Monday, May 20

FDA issues warnings about cancer risk linked to CAR-T therapies

The Food and Drug Administration requires companies that make specialized cancer therapies known as CAR-T to add a warning in a box that the treatments themselves can cause tumors.

The agency noted that the benefits still outweigh the risks of the therapy, which involves removing a type of white blood cell — T cells — and then genetically engineering it to create proteins called chimeric antigen receptors (CARs). . The engineered cells, reinfused into the patient’s blood, allow T cells to attach to tumor cells and kill them.

But the therapies, which primarily treat blood cancers including multiple myeloma, already carried a warning about dangerous immune responses and neurological risks.
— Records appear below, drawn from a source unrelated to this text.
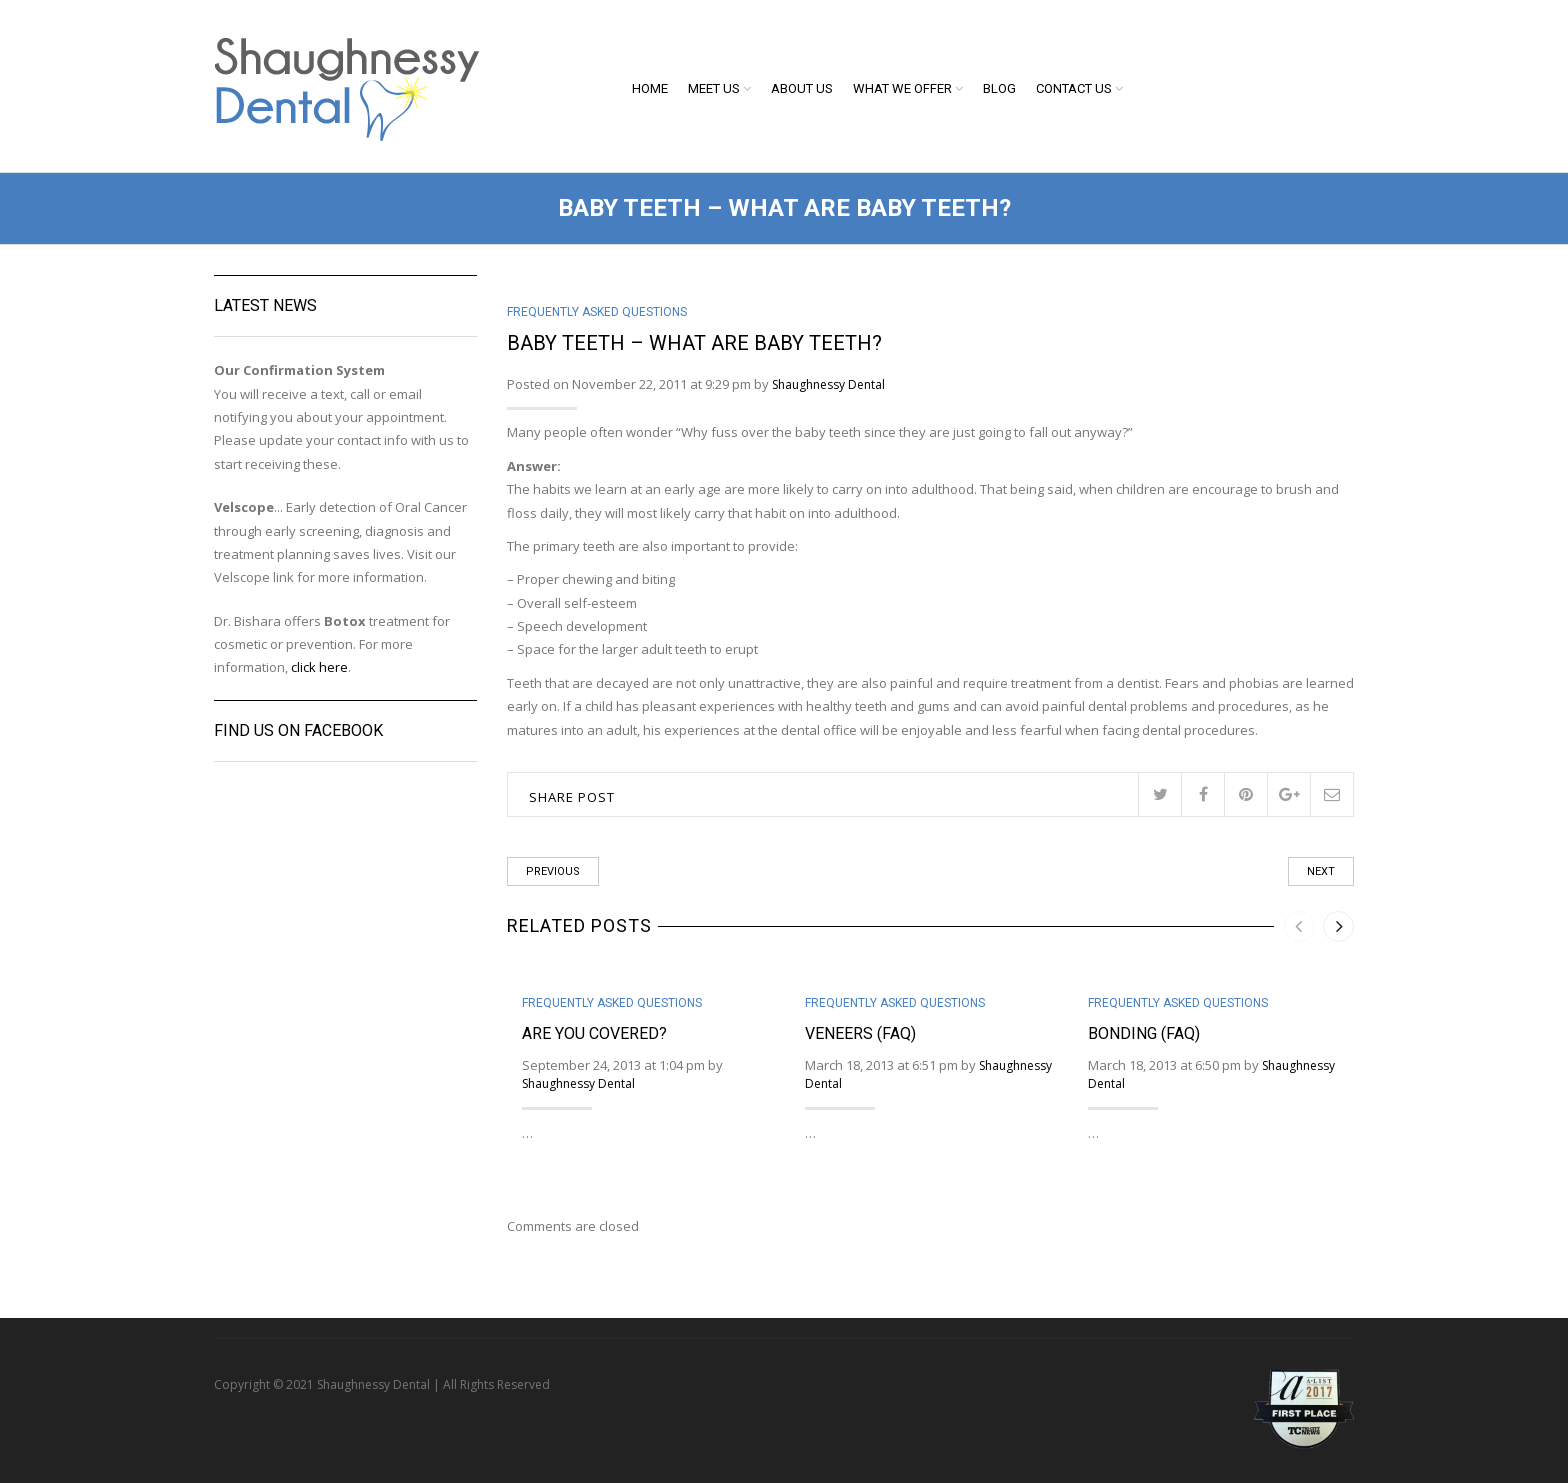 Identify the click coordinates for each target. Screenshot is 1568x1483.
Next (1321, 871)
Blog (999, 88)
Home (650, 88)
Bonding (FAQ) (1144, 1033)
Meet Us (714, 88)
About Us (802, 88)
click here (319, 667)
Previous (553, 871)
And the new warning follows reports of about 25 cases of secondary cancers that federal health officials and others suspected were caused by CAR-T treatments, although further investigation may be needed to establish a definitive link. The therapy has been used by at least 27,000 people patients since it was first approved by the FDA in 2017, the agency said.
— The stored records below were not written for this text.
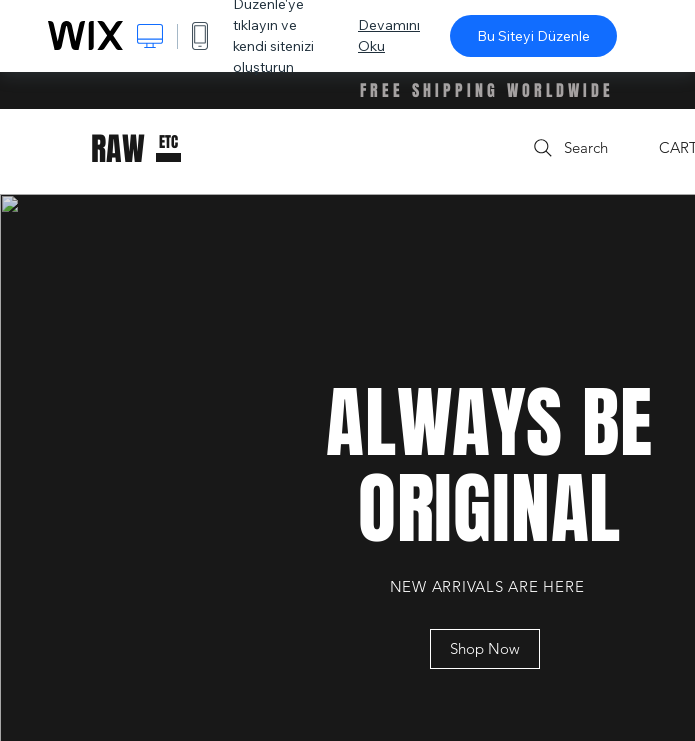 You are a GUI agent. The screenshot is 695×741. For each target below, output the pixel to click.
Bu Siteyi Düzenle (533, 36)
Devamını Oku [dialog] (389, 35) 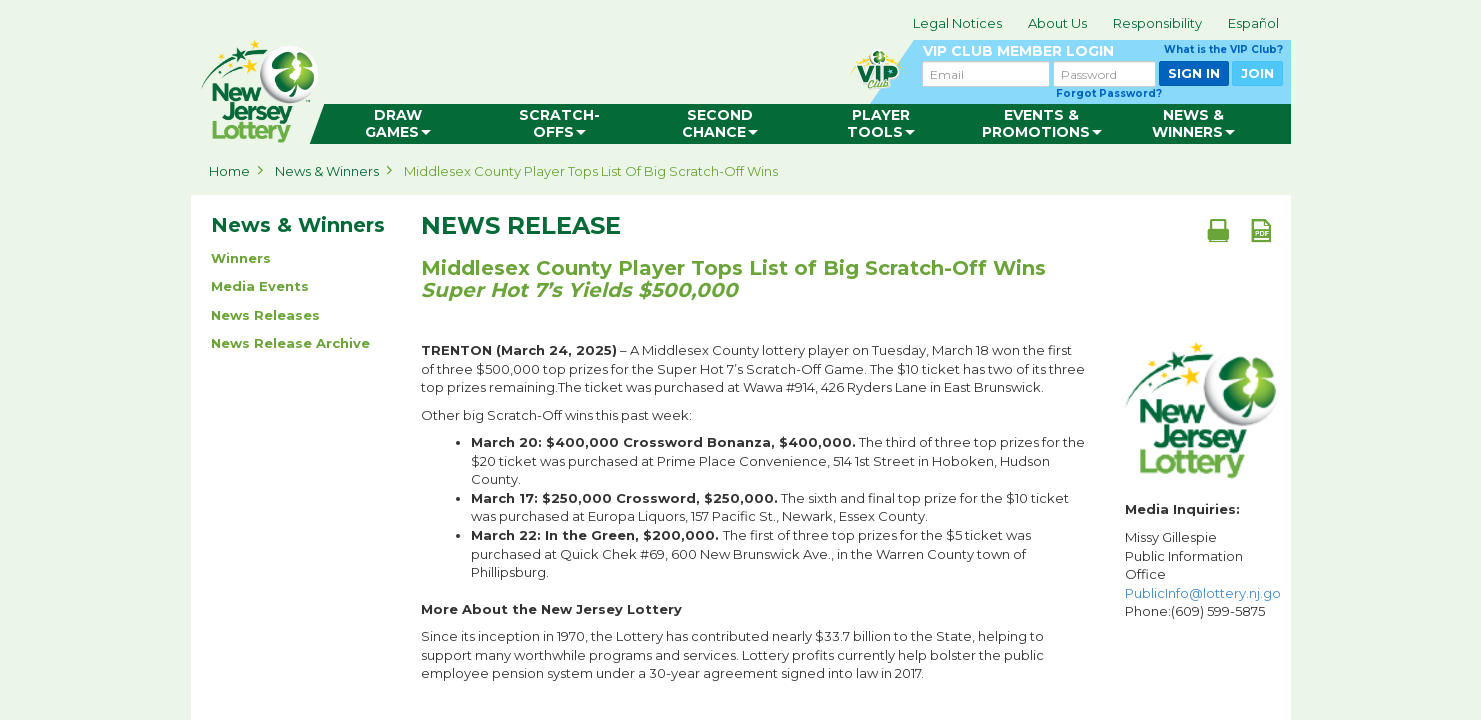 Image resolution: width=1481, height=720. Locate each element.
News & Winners (327, 171)
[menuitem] (397, 124)
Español (1253, 23)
Cancer patients who receive CAR-T treatments tend to have few options left and are unlikely to change course even with the new warning, said Dr. John DiPersio, an oncologist at Washington University in St. Louis.

“The risk of not doing this therapy for most patients who receive it is rapid disease progression or certain death,” he said.

The FDA raised concerns about the treatments’ adverse effects late last year.

In letters dated Jan. 19, the agency outlined warnings that some of the CAR-T therapy companies will include, which were also ordered to monitor patients for secondary cancers and report any to the FDA. Secondary cancers can lead to hospitalizations or death, the agency noted, requiring drug companies to provide warnings on drug labels that secondary cancers “may present as early as weeks after infusion and could include fatal outcomes.”

The FDA sent letters to these companies: Bristol-Myers Squibb, maker of Abecma; Juno Therapeutics, a Bristol-Myers Squibb company, maker of Breyanzi; Johnson & Johnson’s Janssen Biotech, maker of Carvykti; Novartis, by Kymriah; and Kite Pharma, from Yescarta.

Given the dire prognoses of patients considering CAR-T therapies, Dr. DiPersio said, the new warning amounts to “much ado about nothing.” He said he hopes the news doesn’t chill further investment or studies into treatments for other serious medical conditions. Some drugmakers are studying the use of CAR-T therapy to treat lupus, an autoimmune disease.

“We cannot create such a scary environment that companies and investigators turn this approach away because it is deemed too dangerous, because it is not,” he said.

Financial analysts had also predicted little fallout, Brian Abrahams, an analyst at RBC Capital Markets, said in an email.

“It’s still a very rare side effect,” he said. “These are sick patients receiving these therapies, and most CAR-T treatments have shown very clear benefits, including prolonged survival, so we would not expect these label changes to materially reduce the use of the agents.”